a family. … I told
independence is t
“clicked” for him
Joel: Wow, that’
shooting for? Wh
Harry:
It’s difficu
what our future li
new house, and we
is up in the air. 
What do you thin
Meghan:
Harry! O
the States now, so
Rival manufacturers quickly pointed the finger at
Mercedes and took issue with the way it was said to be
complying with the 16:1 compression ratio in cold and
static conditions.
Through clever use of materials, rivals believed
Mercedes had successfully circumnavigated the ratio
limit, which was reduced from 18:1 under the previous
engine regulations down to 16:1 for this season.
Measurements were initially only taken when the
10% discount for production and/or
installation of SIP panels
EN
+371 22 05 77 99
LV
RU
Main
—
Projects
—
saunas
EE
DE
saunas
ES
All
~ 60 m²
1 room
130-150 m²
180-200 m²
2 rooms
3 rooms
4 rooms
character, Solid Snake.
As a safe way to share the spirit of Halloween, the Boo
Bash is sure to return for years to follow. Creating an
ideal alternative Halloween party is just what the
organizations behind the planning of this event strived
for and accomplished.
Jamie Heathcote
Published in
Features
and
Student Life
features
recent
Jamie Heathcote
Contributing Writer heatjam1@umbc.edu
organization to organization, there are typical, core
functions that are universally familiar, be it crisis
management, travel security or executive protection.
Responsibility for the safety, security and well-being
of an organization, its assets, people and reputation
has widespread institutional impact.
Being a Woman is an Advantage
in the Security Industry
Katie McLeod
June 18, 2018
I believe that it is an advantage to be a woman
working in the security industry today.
------------------------------
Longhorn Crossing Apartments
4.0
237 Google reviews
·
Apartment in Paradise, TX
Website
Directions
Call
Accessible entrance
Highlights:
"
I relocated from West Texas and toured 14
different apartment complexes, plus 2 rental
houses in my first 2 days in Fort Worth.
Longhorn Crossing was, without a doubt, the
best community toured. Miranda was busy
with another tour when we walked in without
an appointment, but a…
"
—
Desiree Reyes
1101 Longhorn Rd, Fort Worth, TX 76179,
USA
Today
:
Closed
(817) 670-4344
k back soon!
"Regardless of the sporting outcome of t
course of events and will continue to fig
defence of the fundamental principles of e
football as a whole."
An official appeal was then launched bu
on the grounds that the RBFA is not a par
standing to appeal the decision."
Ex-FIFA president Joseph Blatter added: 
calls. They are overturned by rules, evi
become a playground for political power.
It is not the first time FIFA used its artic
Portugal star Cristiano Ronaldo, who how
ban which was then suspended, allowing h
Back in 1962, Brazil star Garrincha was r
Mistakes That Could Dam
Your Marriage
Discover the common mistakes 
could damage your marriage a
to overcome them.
------------------------------
> **Assignment**
For the word "then", count the lines of the listing above that hold it; the number alone is the answer.

> **Written answer**
2